There’s renewed uncertainty over the future of the Croydon town centre redevelopment by Westfield, after the developers’ parent company announced in Sydney overnight that it is the subject of a £18.5billion takeover bid from French company Unibail-Rodamco.
The deal, which is subject to regulatory and share-holder approval, represents the biggest takeover of an Australian company on record. By acquiring Westfield’s 35 shopping centres in the United States and United Kingdom, Unibail-Rodamco will create the world’s largest mall operator. The French company said today that it plans to re-brand all its malls with the red Westfield logo.
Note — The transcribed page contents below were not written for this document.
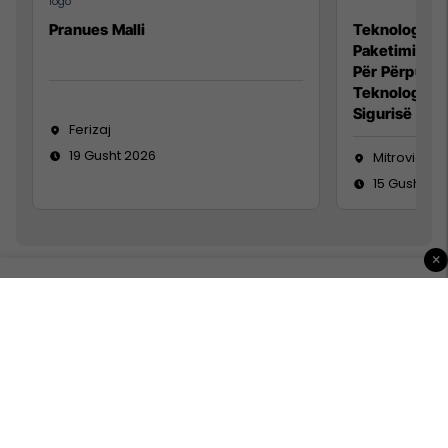
Pranues Malli
Teknolog/e p
Paketimin e 
Për Përpunim
Teknolog/e 
Sigurisë së 
Ferizaj
19 Gusht 2026
Mitrovicë
15 Gusht 20
×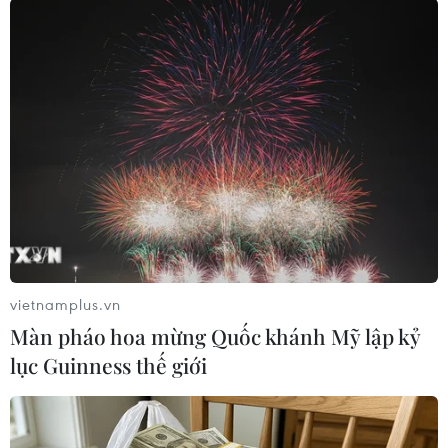
quét ở Đông Nam nước Mỹ
Guinness thế giới
09/08/2026 06:28
09/08/2026 06:28
Bão Dolphin gây ảnh
Nhật Bản: Sạt lở đất khiến
hưởng diện rộng tại miền
gần 400 du khách mắc kẹt
Đông Trung Quốc
09/08/2026 03:52
09/08/2026 04:23
vietnamplus.vn
Màn pháo hoa mừng Quốc khánh Mỹ lập kỷ
lục Guinness thế giới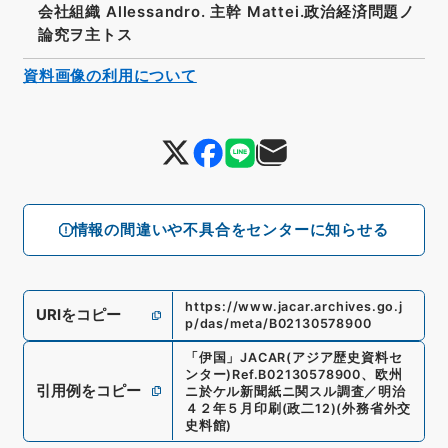
会社組織 Allessandro. 主幹 Mattei.政治経済問題ノ
論究ヲ主トス
資料画像の利用について
情報の間違いや不具合をセンターに知らせる
https://www.jacar.archives.go.j
URIをコピー
p/das/meta/B02130578900
「
伊国
」
JACAR(アジア歴史資料セ
ンター)
Ref.
B02130578900
、
欧州
引用例をコピー
ニ於ケル新聞紙ニ関スル調査／明治
４２年５月印刷
(
政二12
)
(
外務省外交
史料館
)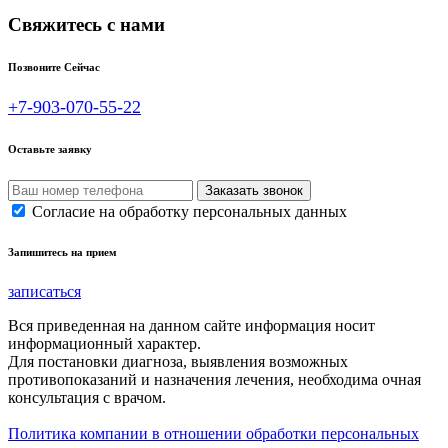
Свяжитесь с нами
Позвоните Сейчас
+7-903-070-55-22
Оставьте заявку
Согласие на обработку персональных данных
Запишитесь на прием
записаться
Вся приведенная на данном сайте информация носит
информационный характер.
Для постановки диагноза, выявления возможных
противопоказаний и назначения лечения, необходима очная
консультация с врачом.
Политика компании в отношении обработки персональных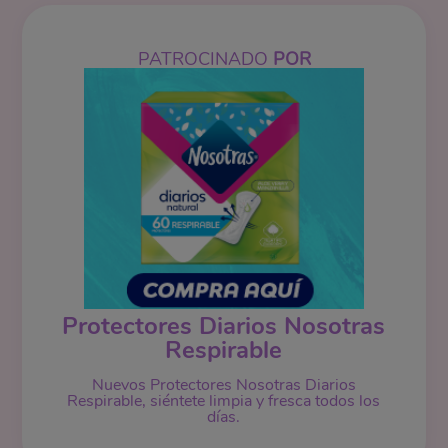
PATROCINADO
POR
Protectores Diarios Nosotras
Respirable
Nuevos Protectores Nosotras Diarios
Respirable, siéntete limpia y fresca todos los
días.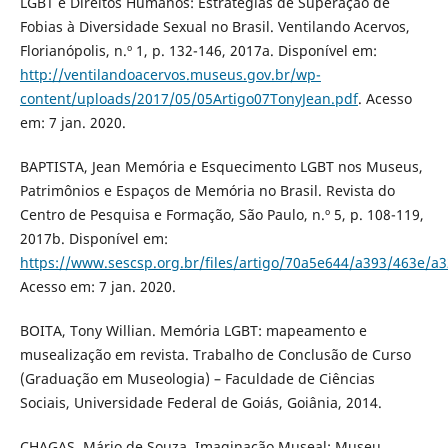
LGBT e Direitos Humanos: Estratégias de Superação de
Fobias à Diversidade Sexual no Brasil. Ventilando Acervos,
Florianópolis, n.º 1, p. 132-146, 2017a. Disponível em:
http://ventilandoacervos.museus.gov.br/wp-
content/uploads/2017/05/05Artigo07TonyJean.pdf
. Acesso
em: 7 jan. 2020.
BAPTISTA, Jean Memória e Esquecimento LGBT nos Museus,
Patrimônios e Espaços de Memória no Brasil. Revista do
Centro de Pesquisa e Formação, São Paulo, n.º 5, p. 108-119,
2017b. Disponível em:
https://www.sescsp.org.br/files/artigo/70a5e644/a393/463e/a
Acesso em: 7 jan. 2020.
BOITA, Tony Willian. Memória LGBT: mapeamento e
musealização em revista. Trabalho de Conclusão de Curso
(Graduação em Museologia) – Faculdade de Ciências
Sociais, Universidade Federal de Goiás, Goiânia, 2014.
CHAGAS, Mário de Souza. Imaginação Museal: Museu,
The deal is a second major retail deal in a week, after Hammerson’s takeover of Intu for £3.4billion.
Westfield and Hammerson came together in Croydon in 2012 to form Croydon Partners to jointly deliver the redevelopment of the ageing Whitgift Centre and the unloved Centrale with a scheme, currently valued at £1.4billion, which now includes nearly 1,000 homes and which was granted planning permission by Croydon Council for a second time last month.
Today, international news agency Reuters described the Unibail-Rodamco takeover of Westfield as accelerating the “… consolidation of the global retail property sector as it grapples with challenges from online retailers led by Amazon”.
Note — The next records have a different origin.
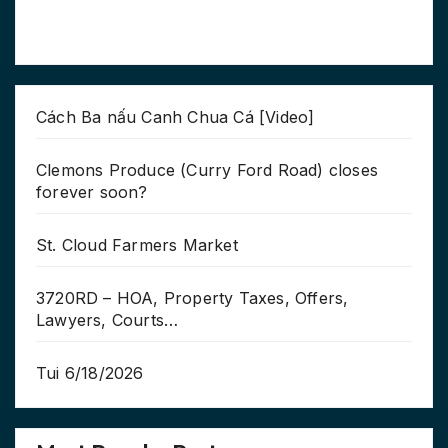
Cách Ba nấu Canh Chua Cá [Video]
Clemons Produce (Curry Ford Road) closes
forever soon?
St. Cloud Farmers Market
3720RD – HOA, Property Taxes, Offers,
Lawyers, Courts…
Tui 6/18/2026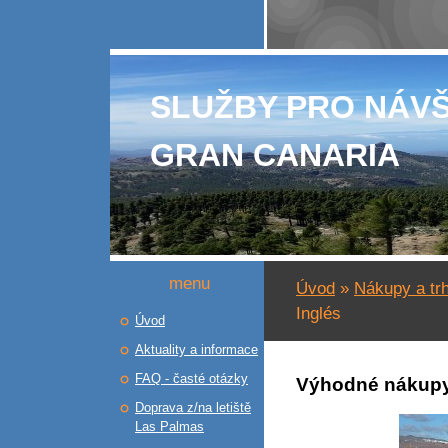
SLUŽBY PRO NÁV
GRAN CANARIA
menu
Úvod
»
Nákupy a tr
Inglés
Úvod
Aktuality a informace
FAQ - časté otázky
Výhodné nákupy 
Doprava z/na letiště
Las Palmas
John Burton, Westfield’s London-based director who has overseen the company’s developments at Stratford, Shepherd’s Bush and Croydon, was “in meetings” this morning and not available for comment. His boss, Sir Frank Lowy, the company’s founder and chairman, is in London this week.
The takeover will have far-reaching implications for the company, as it will end a 60-year association with the Lowy family. Lowy is a Holocaust survivor and refugee who was knighted for his services to business. He opened his first shopping centre in Australia in 1959.
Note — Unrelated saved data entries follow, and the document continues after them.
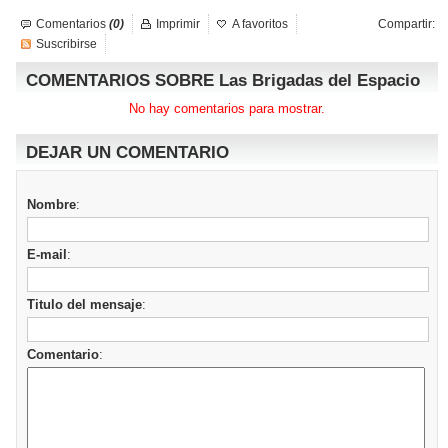
Comentarios
(0)
Imprimir
A favoritos
Compartir:
Suscribirse
COMENTARIOS SOBRE Las Brigadas del Espacio
No hay comentarios para mostrar.
DEJAR UN COMENTARIO
Nombre
:
E-mail
:
Titulo del mensaje
:
Comentario
: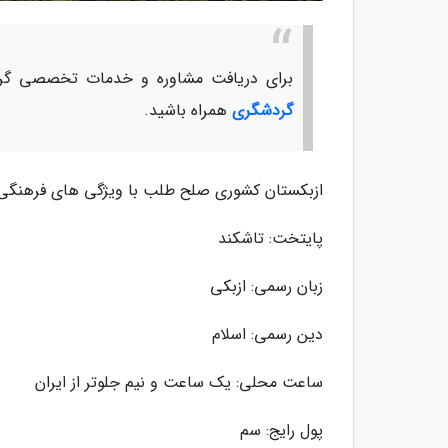
برای دریافت مشاوره و خدمات تخصصی گرد
گردشگری
همراه باشید.
ازبکستان کشوری صلح طلب با ویژگی های فرهنگی بس
پایتخت: تاشکند
زبان رسمی: ازبکی
دین رسمی: اسلام
ساعت محلی: یک ساعت و نیم جلوتر از ایران
پول رایج: سم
“Unibail-Rodamco’s track record makes it the natural home for the legacy of Westfield’s brand and business,” Sir Frank said in a statement issued to the Sydney Stock Exchange earlier today.
If the deal goes through he and his two sons, Steven and Peter, Westfield’s co-chief executives, will walk away from the boardroom.
New management, with their own ideas and business priorities, might take a different view of the potential of spending so much cash on a suburban south London shopping centre which, first announced in 2012, has been stalled by wary developers since 2015. According to the Croydon Partners last month, work in Croydon is now not due to begin until 2019, with the centre opening for business in late 2022 – five years later than originally planned.
According to Reuters, “Shopping centre owners around the world are scrambling to reinvent themselves to keep up with rapid changes in consumer behaviour and boost earnings.
“The expansion of e-commerce giant Amazon.com has coincided with an explosion in online purchases of physical goods, while consumers increasingly treat malls as places for socialising.
“Once dominant United States department store operators such as Macy’s and JC Penney have announced plans to shut hundreds of stores in recent years, putting pressure on landlords to find new ‘anchor tenants’ or come up with new ways to grow returns.”
Westfield gets almost 70 per cent of its US$1.8billion annual revenue in America. The only “anchor tenant” secured so far for its Croydon centre is Marks and Sparks.
“Westfield has been seen as a pioneer in US mall redevelopment, melding traditional mall retailers with atypical mall fixtures like upscale food courts, high-end restaurants, bars, cinemas and boutique fashion outlets,” Reuters reports.
Sir Frank Lowy said, “This is obviously a day of mixed emotions for me although I am 100 per cent comfortable with our decision.” He said the deal had taken just six weeks to reach an agreement.
The Lowys said they chose to sell as they would rather be investors than executives now, after putting in a combined 145 years at the company.
Westfield are generous donors to the Conservative Party in Britain. The company’s shares are headed for their worst year since 2011. The Unibail offer, at Aus$10 per share, is almost 18 per cent higher than Westfield’s stock price at close of trading on Monday. The offer has been unanimously recommended by Westfield’s board.
The takeover will create a property group with a gross market value of £53.9billion, positioned across 27 markets and cities across the world. The joint portfolio will consist of 104 assets attracting 1.2billion visits a year. It is also thought to have the world’s largest development pipeline of £10.85billion, which, according to Property Week, “is focused on flagship assets in key markets”. And Croydon.
Christophe Cuvillier, chairman of the management board and chief executive of Unibail, said: “The acquisition of Westfield is a natural extension of Unibail’s strategy of concentration, differentiation and innovation. It adds a number of new attractive retail markets in London and the wealthiest catchment areas in the US. It provides a unique platform of superior quality shopping destinations supported by experienced professionals of both Unibail and Westfield.
“We believe that this transaction represents a compelling opportunity for both companies to realise benefits not available to each company on a standalone basis, and creates a strong and attractive platform for future growth.”